Inter cinica: Inzaghi ragiona da big

Oltre la fredda cronaca, il nuovo sorpasso dell’Inter sulla Juventus in vetta lascia una sensazione di spietatezza da parte delle maglie nerazzurre. Le stesse che a Torino avevano fatto fatica, sfogandosi al contrario in alcune praterie lasciate dal Napoli – soprattutto dopo lo svantaggio – che Lautaro e compagni hanno cannibalizzato. Per questo, il successo nerazzurro corrisponde anche al successo di Inzaghi su Mazzarri, costretto a concedere il fianco soprattutto a sinistra, dove gli infortuni hanno spinto Natan a snaturarsi.

L’attuale capolista della Serie A ha restituito una prova da big consumata, pregna di qualità e cinismo. In un calcio spinto verso la fase offensiva come quello del Napoli, non è facile barcollare e non cadere, ma soprattutto non lo è colpire al momento giusto per piegare le gambe all’avversario. Nella frase polemica di Inzaghi nel post-gara c’è un frammento di verità: quando è in serate così, l’Inter non ha rivali in Italia. Anche se, da chi ha lo Scudetto sul petto, è lecito aspettarsi di più.

Politano, Napoli-Inter
Politano, Napoli-Inter @livephotosport

Napoli, che succede?

Eppure la serata del Napoli era iniziata con il verso giusto, con sprazzi di tambureggiante pressione e il tiro di Politano deviato dalla traversa.
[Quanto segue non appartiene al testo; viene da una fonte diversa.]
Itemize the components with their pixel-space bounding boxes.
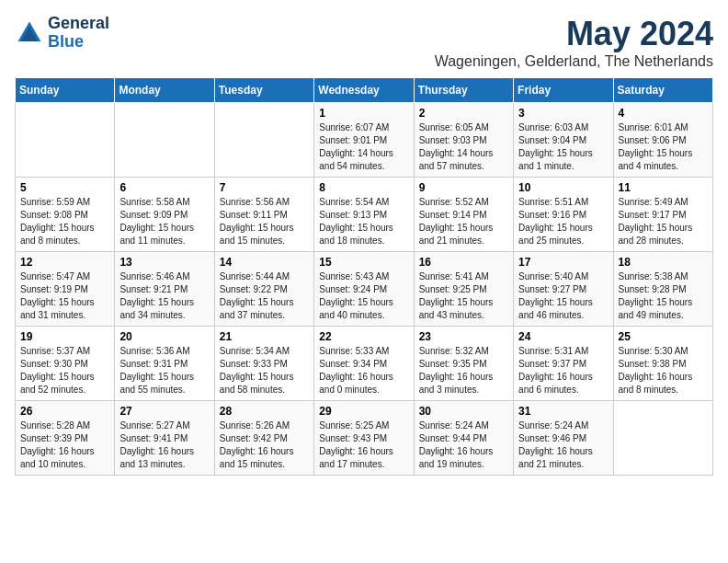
calendar-cell: 20Sunrise: 5:36 AM Sunset: 9:31 PM Dayli…	[115, 327, 214, 401]
calendar-cell: 14Sunrise: 5:44 AM Sunset: 9:22 PM Dayli…	[214, 252, 313, 327]
day-info: Sunrise: 5:59 AM Sunset: 9:08 PM Dayligh…	[20, 196, 109, 247]
calendar-cell: 31Sunrise: 5:24 AM Sunset: 9:46 PM Dayli…	[514, 401, 613, 476]
day-number: 21	[220, 330, 309, 343]
day-number: 10	[518, 181, 608, 194]
calendar-cell: 28Sunrise: 5:26 AM Sunset: 9:42 PM Dayli…	[214, 401, 313, 476]
calendar-header: SundayMondayTuesdayWednesdayThursdayFrid…	[16, 78, 713, 103]
day-info: Sunrise: 5:40 AM Sunset: 9:27 PM Dayligh…	[518, 270, 608, 322]
calendar-cell: 13Sunrise: 5:46 AM Sunset: 9:21 PM Dayli…	[115, 252, 214, 327]
day-number: 9	[419, 181, 508, 194]
logo-icon	[15, 18, 44, 48]
day-number: 29	[319, 405, 408, 418]
weekday-header: Thursday	[414, 78, 513, 103]
calendar-cell: 5Sunrise: 5:59 AM Sunset: 9:08 PM Daylig…	[16, 178, 115, 252]
day-info: Sunrise: 6:01 AM Sunset: 9:06 PM Dayligh…	[619, 121, 708, 173]
day-number: 4	[619, 107, 708, 120]
location-title: Wageningen, Gelderland, The Netherlands	[435, 53, 713, 70]
day-info: Sunrise: 5:47 AM Sunset: 9:19 PM Dayligh…	[20, 270, 109, 322]
weekday-header: Tuesday	[214, 78, 313, 103]
day-number: 13	[119, 256, 209, 269]
day-number: 12	[20, 256, 109, 269]
day-info: Sunrise: 5:41 AM Sunset: 9:25 PM Dayligh…	[419, 270, 508, 322]
calendar-cell	[115, 103, 214, 178]
title-area: May 2024 Wageningen, Gelderland, The Net…	[435, 15, 713, 70]
calendar-week: 1Sunrise: 6:07 AM Sunset: 9:01 PM Daylig…	[16, 103, 713, 178]
calendar-cell: 15Sunrise: 5:43 AM Sunset: 9:24 PM Dayli…	[314, 252, 414, 327]
day-info: Sunrise: 5:26 AM Sunset: 9:42 PM Dayligh…	[220, 419, 309, 471]
calendar-cell: 21Sunrise: 5:34 AM Sunset: 9:33 PM Dayli…	[214, 327, 313, 401]
day-info: Sunrise: 5:32 AM Sunset: 9:35 PM Dayligh…	[419, 345, 508, 396]
day-info: Sunrise: 6:05 AM Sunset: 9:03 PM Dayligh…	[419, 121, 508, 173]
day-number: 3	[518, 107, 608, 120]
day-number: 20	[119, 330, 209, 343]
calendar-cell	[214, 103, 313, 178]
day-number: 14	[220, 256, 309, 269]
day-number: 17	[518, 256, 608, 269]
day-info: Sunrise: 5:49 AM Sunset: 9:17 PM Dayligh…	[619, 196, 708, 247]
day-number: 24	[518, 330, 608, 343]
day-info: Sunrise: 5:43 AM Sunset: 9:24 PM Dayligh…	[319, 270, 408, 322]
weekday-header: Saturday	[613, 78, 712, 103]
weekday-header: Wednesday	[314, 78, 414, 103]
day-info: Sunrise: 5:52 AM Sunset: 9:14 PM Dayligh…	[419, 196, 508, 247]
calendar-cell: 18Sunrise: 5:38 AM Sunset: 9:28 PM Dayli…	[613, 252, 712, 327]
calendar-cell: 24Sunrise: 5:31 AM Sunset: 9:37 PM Dayli…	[514, 327, 613, 401]
day-number: 25	[619, 330, 708, 343]
day-number: 11	[619, 181, 708, 194]
calendar-cell: 2Sunrise: 6:05 AM Sunset: 9:03 PM Daylig…	[414, 103, 513, 178]
day-info: Sunrise: 5:24 AM Sunset: 9:46 PM Dayligh…	[518, 419, 608, 471]
calendar-cell: 10Sunrise: 5:51 AM Sunset: 9:16 PM Dayli…	[514, 178, 613, 252]
calendar-cell: 23Sunrise: 5:32 AM Sunset: 9:35 PM Dayli…	[414, 327, 513, 401]
day-info: Sunrise: 5:46 AM Sunset: 9:21 PM Dayligh…	[119, 270, 209, 322]
calendar-cell: 30Sunrise: 5:24 AM Sunset: 9:44 PM Dayli…	[414, 401, 513, 476]
calendar-cell	[16, 103, 115, 178]
calendar-cell: 22Sunrise: 5:33 AM Sunset: 9:34 PM Dayli…	[314, 327, 414, 401]
day-number: 22	[319, 330, 408, 343]
calendar-cell: 8Sunrise: 5:54 AM Sunset: 9:13 PM Daylig…	[314, 178, 414, 252]
day-number: 30	[419, 405, 508, 418]
day-number: 1	[319, 107, 408, 120]
day-info: Sunrise: 5:38 AM Sunset: 9:28 PM Dayligh…	[619, 270, 708, 322]
day-info: Sunrise: 5:44 AM Sunset: 9:22 PM Dayligh…	[220, 270, 309, 322]
day-info: Sunrise: 5:24 AM Sunset: 9:44 PM Dayligh…	[419, 419, 508, 471]
calendar-cell: 1Sunrise: 6:07 AM Sunset: 9:01 PM Daylig…	[314, 103, 414, 178]
calendar-week: 5Sunrise: 5:59 AM Sunset: 9:08 PM Daylig…	[16, 178, 713, 252]
calendar-week: 26Sunrise: 5:28 AM Sunset: 9:39 PM Dayli…	[16, 401, 713, 476]
calendar-table: SundayMondayTuesdayWednesdayThursdayFrid…	[15, 77, 713, 476]
calendar-cell: 19Sunrise: 5:37 AM Sunset: 9:30 PM Dayli…	[16, 327, 115, 401]
calendar-cell: 27Sunrise: 5:27 AM Sunset: 9:41 PM Dayli…	[115, 401, 214, 476]
day-number: 23	[419, 330, 508, 343]
day-number: 26	[20, 405, 109, 418]
calendar-cell: 7Sunrise: 5:56 AM Sunset: 9:11 PM Daylig…	[214, 178, 313, 252]
calendar-cell: 11Sunrise: 5:49 AM Sunset: 9:17 PM Dayli…	[613, 178, 712, 252]
day-number: 31	[518, 405, 608, 418]
calendar-cell: 4Sunrise: 6:01 AM Sunset: 9:06 PM Daylig…	[613, 103, 712, 178]
calendar-cell: 29Sunrise: 5:25 AM Sunset: 9:43 PM Dayli…	[314, 401, 414, 476]
calendar-cell: 6Sunrise: 5:58 AM Sunset: 9:09 PM Daylig…	[115, 178, 214, 252]
day-number: 16	[419, 256, 508, 269]
calendar-cell: 16Sunrise: 5:41 AM Sunset: 9:25 PM Dayli…	[414, 252, 513, 327]
day-number: 15	[319, 256, 408, 269]
day-number: 28	[220, 405, 309, 418]
day-info: Sunrise: 5:56 AM Sunset: 9:11 PM Dayligh…	[220, 196, 309, 247]
calendar-cell: 26Sunrise: 5:28 AM Sunset: 9:39 PM Dayli…	[16, 401, 115, 476]
calendar-body: 1Sunrise: 6:07 AM Sunset: 9:01 PM Daylig…	[16, 103, 713, 476]
calendar-cell: 12Sunrise: 5:47 AM Sunset: 9:19 PM Dayli…	[16, 252, 115, 327]
day-info: Sunrise: 5:30 AM Sunset: 9:38 PM Dayligh…	[619, 345, 708, 396]
day-number: 6	[119, 181, 209, 194]
weekday-header: Sunday	[16, 78, 115, 103]
day-info: Sunrise: 6:07 AM Sunset: 9:01 PM Dayligh…	[319, 121, 408, 173]
calendar-week: 12Sunrise: 5:47 AM Sunset: 9:19 PM Dayli…	[16, 252, 713, 327]
day-info: Sunrise: 5:25 AM Sunset: 9:43 PM Dayligh…	[319, 419, 408, 471]
day-info: Sunrise: 5:37 AM Sunset: 9:30 PM Dayligh…	[20, 345, 109, 396]
day-info: Sunrise: 5:58 AM Sunset: 9:09 PM Dayligh…	[119, 196, 209, 247]
month-title: May 2024	[435, 15, 713, 53]
day-number: 2	[419, 107, 508, 120]
day-number: 8	[319, 181, 408, 194]
day-number: 18	[619, 256, 708, 269]
day-info: Sunrise: 5:27 AM Sunset: 9:41 PM Dayligh…	[119, 419, 209, 471]
day-number: 5	[20, 181, 109, 194]
day-info: Sunrise: 5:34 AM Sunset: 9:33 PM Dayligh…	[220, 345, 309, 396]
day-info: Sunrise: 5:28 AM Sunset: 9:39 PM Dayligh…	[20, 419, 109, 471]
day-info: Sunrise: 5:33 AM Sunset: 9:34 PM Dayligh…	[319, 345, 408, 396]
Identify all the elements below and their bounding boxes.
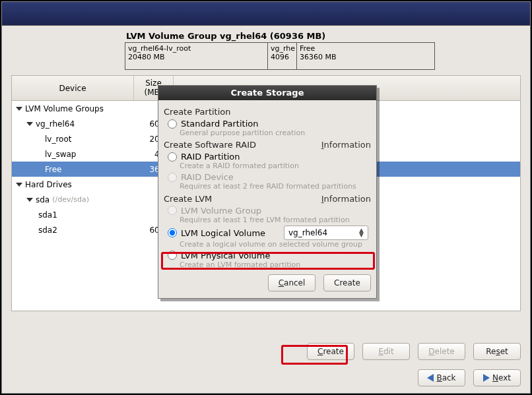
vg-segment-free: Free 36360 MB — [297, 43, 434, 69]
option-label: LVM Volume Group — [181, 206, 261, 216]
vg-seg-label: Free — [300, 44, 432, 53]
row-label: sda1 — [38, 210, 57, 220]
arrow-left-icon — [427, 374, 434, 382]
section-create-partition: Create Partition — [164, 107, 371, 117]
vg-seg-size: 36360 MB — [300, 53, 432, 61]
row-label: vg_rhel64 — [36, 119, 75, 129]
hint-lvm-pv: Create an LVM formated partition — [164, 260, 371, 269]
option-label: LVM Logical Volume — [181, 228, 265, 238]
radio-lvm-pv[interactable] — [168, 251, 177, 260]
option-lvm-lv[interactable]: LVM Logical Volume — [164, 228, 265, 238]
expand-icon[interactable] — [26, 122, 33, 126]
row-label: lv_swap — [45, 150, 76, 159]
dialog-title: Create Storage — [158, 86, 376, 100]
row-label: Hard Drives — [25, 180, 72, 189]
edit-button: Edit — [362, 343, 410, 360]
row-path: (/dev/sda) — [52, 195, 89, 204]
section-create-lvm: Create LVMInformation — [164, 194, 371, 204]
create-storage-dialog: Create Storage Create Partition Standard… — [158, 85, 377, 299]
create-button-label: C — [317, 347, 323, 356]
reset-button-rest: et — [500, 347, 508, 356]
row-label: lv_root — [45, 135, 72, 144]
dialog-cancel-button[interactable]: Cancel — [268, 274, 316, 291]
hint-lvm-vg: Requires at least 1 free LVM formated pa… — [164, 216, 371, 224]
expand-icon[interactable] — [16, 183, 22, 187]
create-button-rest: reate — [323, 347, 344, 356]
radio-lvm-vg — [168, 206, 177, 215]
hint-standard: General purpose partition creation — [164, 129, 371, 137]
option-raid-partition[interactable]: RAID Partition — [164, 151, 371, 162]
arrow-right-icon — [483, 374, 490, 382]
vg-seg-label: vg_rhel64-lv_root — [128, 44, 265, 53]
top-banner — [2, 2, 530, 26]
lvm-info-link[interactable]: Information — [321, 194, 371, 204]
option-label: Standard Partition — [181, 119, 258, 129]
vg-seg-label: vg_rhe — [271, 44, 294, 53]
delete-button-label: D — [428, 347, 434, 356]
reset-button[interactable]: Reset — [473, 343, 521, 360]
edit-button-label: E — [378, 347, 383, 356]
vg-combobox[interactable]: vg_rhel64 ▲▼ — [284, 226, 368, 240]
back-button[interactable]: Back — [418, 369, 465, 386]
radio-lvm-lv[interactable] — [168, 228, 177, 237]
spinner-icon: ▲▼ — [359, 228, 364, 237]
option-raid-device: RAID Device — [164, 171, 371, 182]
row-label: Free — [45, 165, 61, 174]
raid-info-link[interactable]: Information — [321, 140, 371, 150]
row-label: sda2 — [38, 226, 57, 235]
back-button-rest: ack — [442, 373, 456, 382]
option-lvm-vg: LVM Volume Group — [164, 205, 371, 216]
create-button[interactable]: Create — [307, 343, 354, 360]
hint-raid-part: Create a RAID formated partition — [164, 162, 371, 170]
vg-seg-size: 20480 MB — [128, 53, 265, 61]
delete-button-rest: elete — [435, 347, 455, 356]
option-standard-partition[interactable]: Standard Partition — [164, 118, 371, 129]
vg-seg-size: 4096 — [271, 53, 294, 61]
next-button[interactable]: Next — [473, 369, 521, 386]
radio-raid-partition[interactable] — [168, 152, 177, 162]
hint-raid-dev: Requires at least 2 free RAID formated p… — [164, 182, 371, 191]
radio-standard-partition[interactable] — [168, 119, 177, 129]
vg-segment-root: vg_rhel64-lv_root 20480 MB — [125, 43, 268, 69]
option-label: RAID Device — [181, 172, 234, 182]
vg-usage-bar: vg_rhel64-lv_root 20480 MB vg_rhe 4096 F… — [125, 42, 435, 70]
cancel-rest: ancel — [284, 278, 305, 288]
hint-lvm-lv: Create a logical volume on selected volu… — [164, 240, 371, 249]
vg-segment-swap: vg_rhe 4096 — [268, 43, 297, 69]
option-lvm-pv[interactable]: LVM Physical Volume — [164, 250, 371, 260]
expand-icon[interactable] — [16, 107, 22, 111]
dialog-create-button[interactable]: Create — [323, 274, 371, 291]
next-button-rest: ext — [498, 373, 511, 382]
col-device[interactable]: Device — [12, 76, 134, 100]
section-create-raid: Create Software RAIDInformation — [164, 140, 371, 150]
combo-value: vg_rhel64 — [288, 228, 327, 237]
delete-button: Delete — [418, 343, 465, 360]
option-label: LVM Physical Volume — [181, 251, 270, 260]
option-label: RAID Partition — [181, 152, 240, 162]
row-label: sda — [36, 195, 50, 204]
edit-button-rest: dit — [383, 347, 394, 356]
expand-icon[interactable] — [26, 198, 33, 202]
vg-header: LVM Volume Group vg_rhel64 (60936 MB) — [126, 31, 519, 41]
radio-raid-device — [168, 173, 177, 182]
row-label: LVM Volume Groups — [25, 104, 104, 113]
Ma sarebbe alquanto ingeneroso ridurre tutto al fallo subito da Lobotka in occasione del primo gol: episodi del genere possono incidere, ma la tenuta mentale di una grande squadra si vede anche nel saper reagire. Capacità che gli uomini di Mazzarri non hanno messo in mostra in maniera convincente.

Inutile, di contro, recriminare su un contatto in cui Osimhen si predispone già alla caduta. Più costruttivo sarebbe ragionare sul perché una squadra composta in gran parte da calciatori scudettati l’anno scorso sia così fragile. Il Napoli che subisce, poi perde le distanze. Gli sguardi che si capivano al volo ora, forse, neanche si accennano e lo testimonia, su tutti, un Kvaratskhelia con il paraocchi spesso e volentieri, oltre che sfortunato sul miracolo di Sommer.

L’azzurro perde colore

Nelle fila dei Campioni d’Italia, in sostanza, sembra essersi persa la magia. La consapevolezza si è diluita troppo presto con la pancia piena della vittoria, ma il disagio ambientale parte dalle scelte fatte in estate. Garcia ha perso il treno e con lui la squadra, che ora Mazzarri proverà a rinvigorire in fiducia a Torino contro la Juventus. Ma il Napoli che perde in casa con l’Inter, ad oggi, decade ancor prima di cadere. Come un affresco che ha perso già vigore e ora rischia di sentire sgretolato definitivamente il tratto di colore spallettiano.